3. What sound or noise do you love? – “Running water in a stream or creek.”
4. What sound or noise do you hate? – “Woodpeckers.”
5. What would be your ‘last supper’? – “T-bone steak with mashed potatoes and asparagus.”
6. If you could meet one person dead or alive, one on one for a conversation over dinner, who would that person be? – “Albert Einstein.”
7. If you were sitting at home and a fire broke out in the building, what three things would you make sure you took with you? – “Just me and Taff – there is nothing else worth saving.”
8. Does anything scare you? – “Very little.”
9. Where would you like to visit if you could go anywhere in the world? – “Ireland, and Stonehenge in the U.K.”
10. Do you have a favorite film/song/book or one that has influenced you? – “A film would be ‘Bridge on the River Kwai’, and the song in that movie – the River Kwai March. It reminded me of the military – building the best thing in town and then destroying it. ‘Dig a hole; and now fill it’.”
11. What was your favorite hobby as a teenager? And now? – “As a high-schooler I liked to work on cars. For a time when I moved to the Valley, I enjoyed being a roadie for some local bands. Musician Christy Wells used to call me the ‘Special Needs Guy’ because I was always able to come up with something to fix a problem. These days my hobby is gardening.”
12. Do you have a favorite word or phrase that you use? – “I find myself using the phrase ‘Oh, I see, selective memory’ when I find that people have conveniently forgotten something.”
13. What profession other than your own would you like to have attempted if you were given the chance to do anything? – “Pro athlete. Basketball put me on that road but it didn’t work out. I was very disappointed to have to stop playing after suffering serious injuries in the military.”
14. What profession or job would you not like to do? – “Cleaning out horse stalls – I did it as a kid for a time.”
15. How old were you when you went on your first date? Where did you go? – “I was seventeen and took a girl named Gidget to a sock-hop dance at high school.”
16. Is there something you would do differently if you could do it over again? – “I probably have stayed in the military for twenty or thirty years. I would have had a new trade and pension when I got out. I got out to rehab my ankle so I could get back to playing sports but it turned out there was too much trauma in the joints and that was it. If I had not asked for the medical review and stayed in the marines, who knows?”

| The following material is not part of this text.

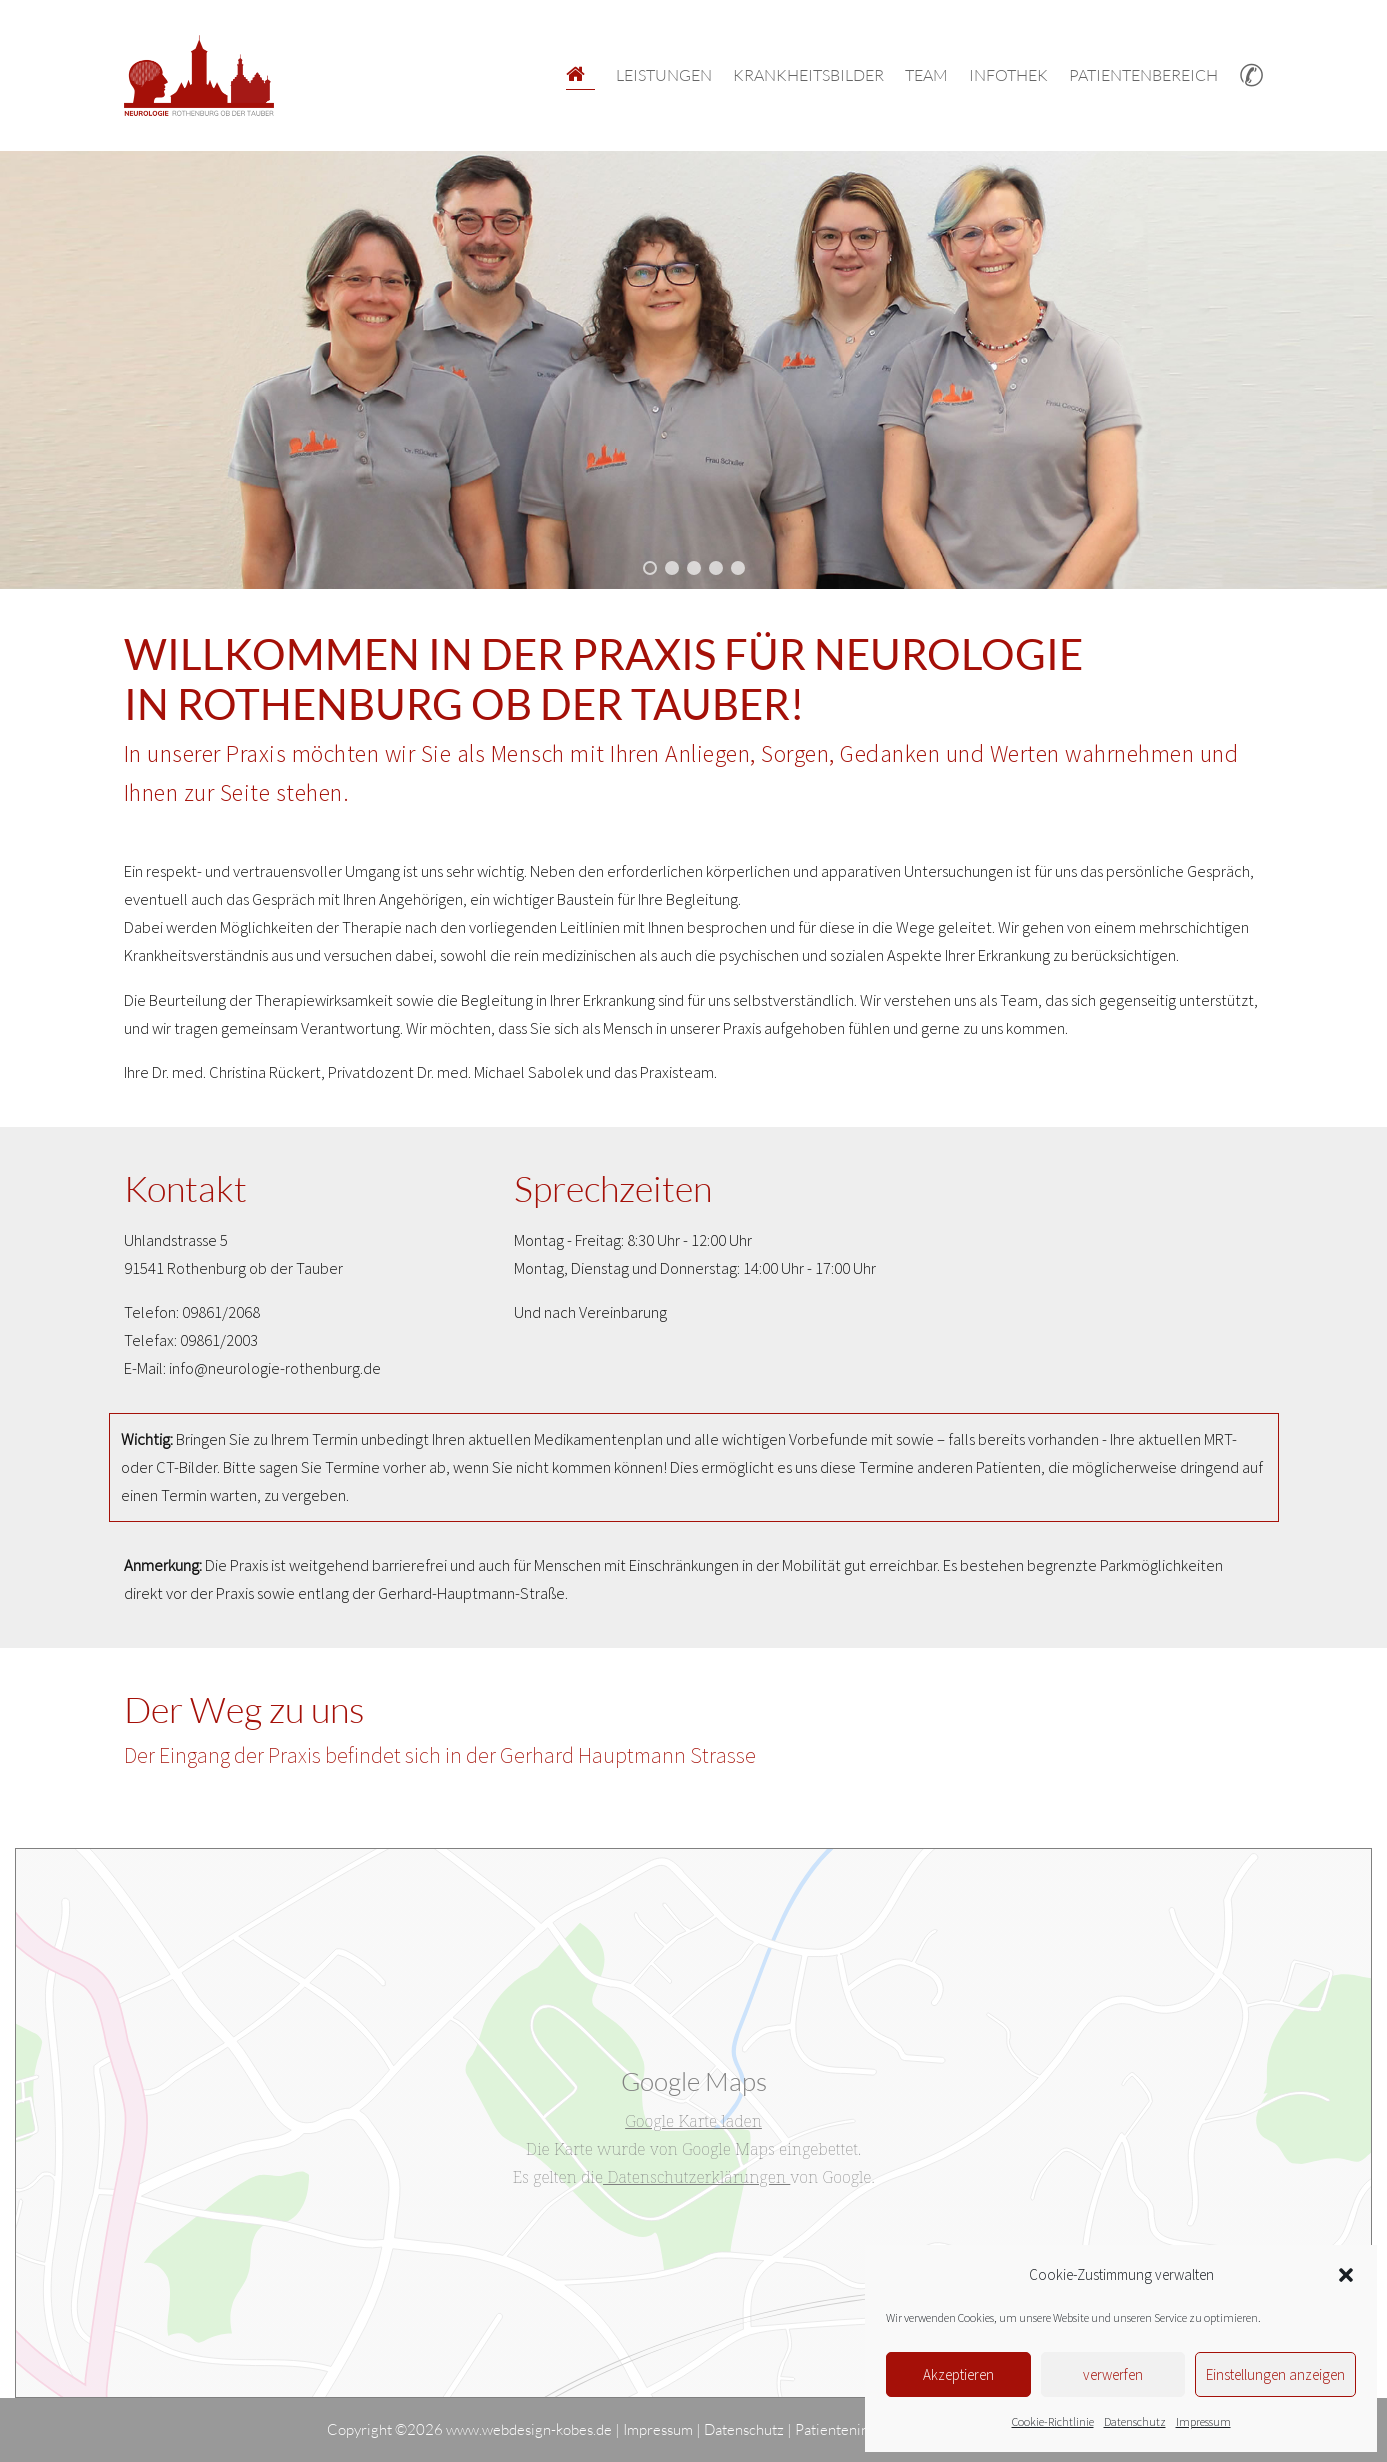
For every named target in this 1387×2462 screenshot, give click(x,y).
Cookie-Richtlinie (1053, 2421)
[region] (693, 370)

17. Tell me about a moment or period of time you will never forget. – “My high school years and all the sports I enjoyed. I was a top prospect. I never shot less than 90% from the foul line and won several tournament M.V.P. awards.”
18. What is something that you are really proud of and why? – “That I have been helpful to many people. I have physical problems with my joints but I am still doing a lot for others.”
19. What is your favorite thing about yourself, your best quality? – “That I am a very positive person.”
20. Finally, if Heaven exists, what would you like to hear God say when you arrive at the Pearly Gates? – “It’s not your time yet, go back and continue to serve.”